= Task to carry out =
Take every line from the entries below that includes the word "Paulo" and copy it.

= Excerpted data =
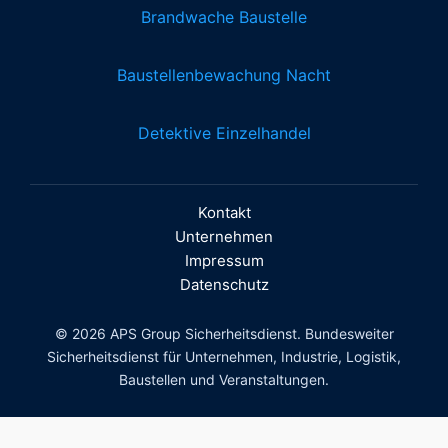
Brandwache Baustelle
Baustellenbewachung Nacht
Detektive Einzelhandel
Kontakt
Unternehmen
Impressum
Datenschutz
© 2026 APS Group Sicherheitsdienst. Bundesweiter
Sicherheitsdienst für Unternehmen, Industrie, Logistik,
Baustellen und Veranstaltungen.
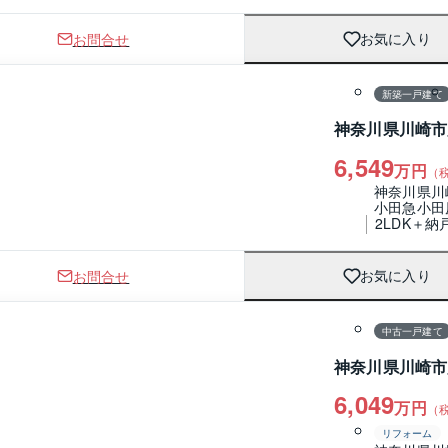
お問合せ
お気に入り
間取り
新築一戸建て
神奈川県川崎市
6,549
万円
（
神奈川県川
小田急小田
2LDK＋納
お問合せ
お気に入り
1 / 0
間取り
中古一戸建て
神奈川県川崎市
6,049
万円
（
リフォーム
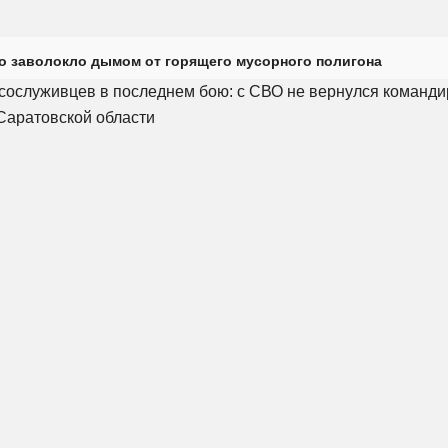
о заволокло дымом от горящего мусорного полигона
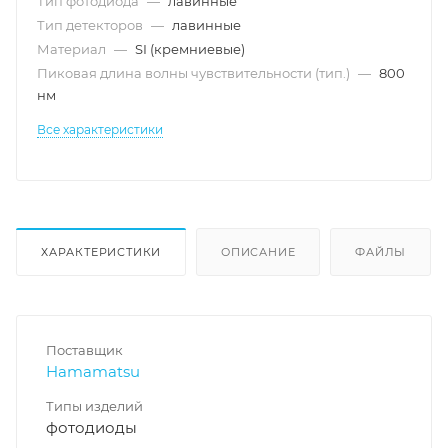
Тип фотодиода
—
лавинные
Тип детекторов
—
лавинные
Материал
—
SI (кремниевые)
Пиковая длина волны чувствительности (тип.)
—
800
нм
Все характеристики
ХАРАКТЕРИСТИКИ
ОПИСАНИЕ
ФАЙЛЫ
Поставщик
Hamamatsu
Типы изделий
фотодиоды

--

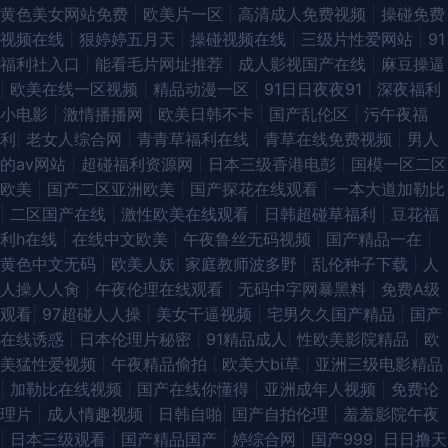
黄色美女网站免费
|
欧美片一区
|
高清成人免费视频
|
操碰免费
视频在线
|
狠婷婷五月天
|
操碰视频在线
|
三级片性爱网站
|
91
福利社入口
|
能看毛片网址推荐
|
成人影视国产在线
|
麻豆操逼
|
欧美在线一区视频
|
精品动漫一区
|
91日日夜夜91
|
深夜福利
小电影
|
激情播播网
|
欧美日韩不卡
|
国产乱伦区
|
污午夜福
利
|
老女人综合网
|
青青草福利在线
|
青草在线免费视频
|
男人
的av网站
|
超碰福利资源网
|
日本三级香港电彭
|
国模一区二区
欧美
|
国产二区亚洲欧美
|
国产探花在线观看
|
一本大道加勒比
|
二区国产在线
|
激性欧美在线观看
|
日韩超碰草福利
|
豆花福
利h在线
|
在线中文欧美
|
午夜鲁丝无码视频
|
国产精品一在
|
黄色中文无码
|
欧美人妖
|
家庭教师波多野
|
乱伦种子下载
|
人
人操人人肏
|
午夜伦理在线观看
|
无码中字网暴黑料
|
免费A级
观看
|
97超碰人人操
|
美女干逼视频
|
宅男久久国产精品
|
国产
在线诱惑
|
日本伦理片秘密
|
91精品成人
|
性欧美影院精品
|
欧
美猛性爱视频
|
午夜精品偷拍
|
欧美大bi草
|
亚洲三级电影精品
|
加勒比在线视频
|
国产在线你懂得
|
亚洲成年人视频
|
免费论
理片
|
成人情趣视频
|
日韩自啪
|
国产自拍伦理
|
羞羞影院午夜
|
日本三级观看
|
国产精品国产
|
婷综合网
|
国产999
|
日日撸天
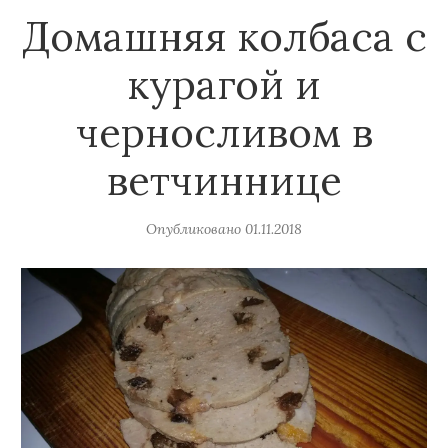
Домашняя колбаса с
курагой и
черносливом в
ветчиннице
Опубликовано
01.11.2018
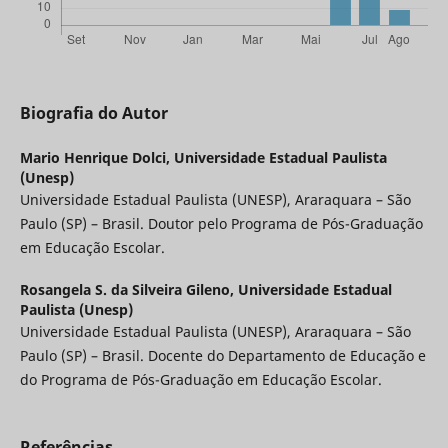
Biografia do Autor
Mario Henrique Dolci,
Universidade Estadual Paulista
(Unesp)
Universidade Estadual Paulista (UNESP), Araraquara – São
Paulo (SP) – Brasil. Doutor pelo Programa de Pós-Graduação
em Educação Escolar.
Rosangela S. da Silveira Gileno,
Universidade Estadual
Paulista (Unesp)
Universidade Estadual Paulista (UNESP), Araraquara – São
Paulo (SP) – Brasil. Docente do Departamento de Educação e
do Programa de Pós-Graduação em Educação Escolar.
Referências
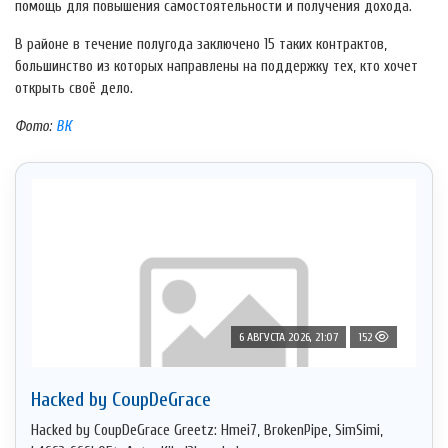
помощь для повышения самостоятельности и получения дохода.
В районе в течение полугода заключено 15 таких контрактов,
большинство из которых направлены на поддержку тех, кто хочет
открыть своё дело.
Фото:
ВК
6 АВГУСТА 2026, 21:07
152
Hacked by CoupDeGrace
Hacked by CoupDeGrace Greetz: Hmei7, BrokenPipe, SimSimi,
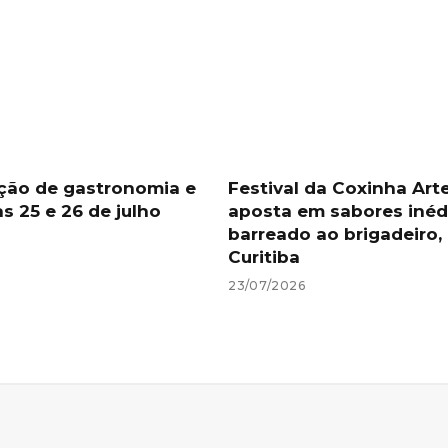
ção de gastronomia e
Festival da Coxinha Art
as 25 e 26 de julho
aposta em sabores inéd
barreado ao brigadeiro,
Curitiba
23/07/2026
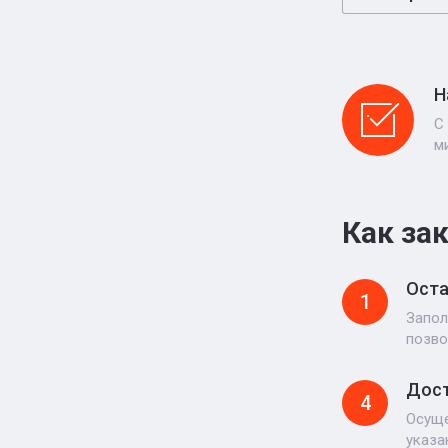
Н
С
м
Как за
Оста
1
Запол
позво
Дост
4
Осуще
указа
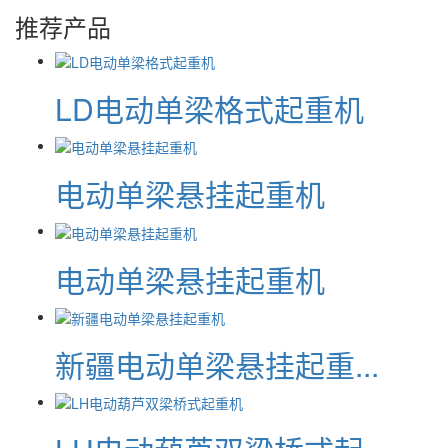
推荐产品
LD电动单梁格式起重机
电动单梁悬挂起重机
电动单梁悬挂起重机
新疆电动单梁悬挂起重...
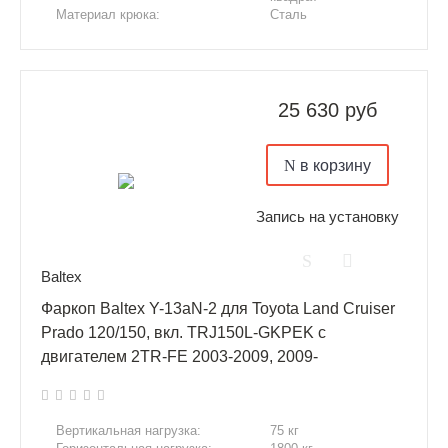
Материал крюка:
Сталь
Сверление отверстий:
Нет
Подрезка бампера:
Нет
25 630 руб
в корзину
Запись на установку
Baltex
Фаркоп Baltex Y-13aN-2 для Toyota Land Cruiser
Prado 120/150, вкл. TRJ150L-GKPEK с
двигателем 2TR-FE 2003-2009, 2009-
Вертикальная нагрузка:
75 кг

= Written response =
Paulo (SP) – Brasil. Doutor pelo Programa de Pós-Graduação
Paulo (SP) – Brasil. Docente do Departamento de Educação e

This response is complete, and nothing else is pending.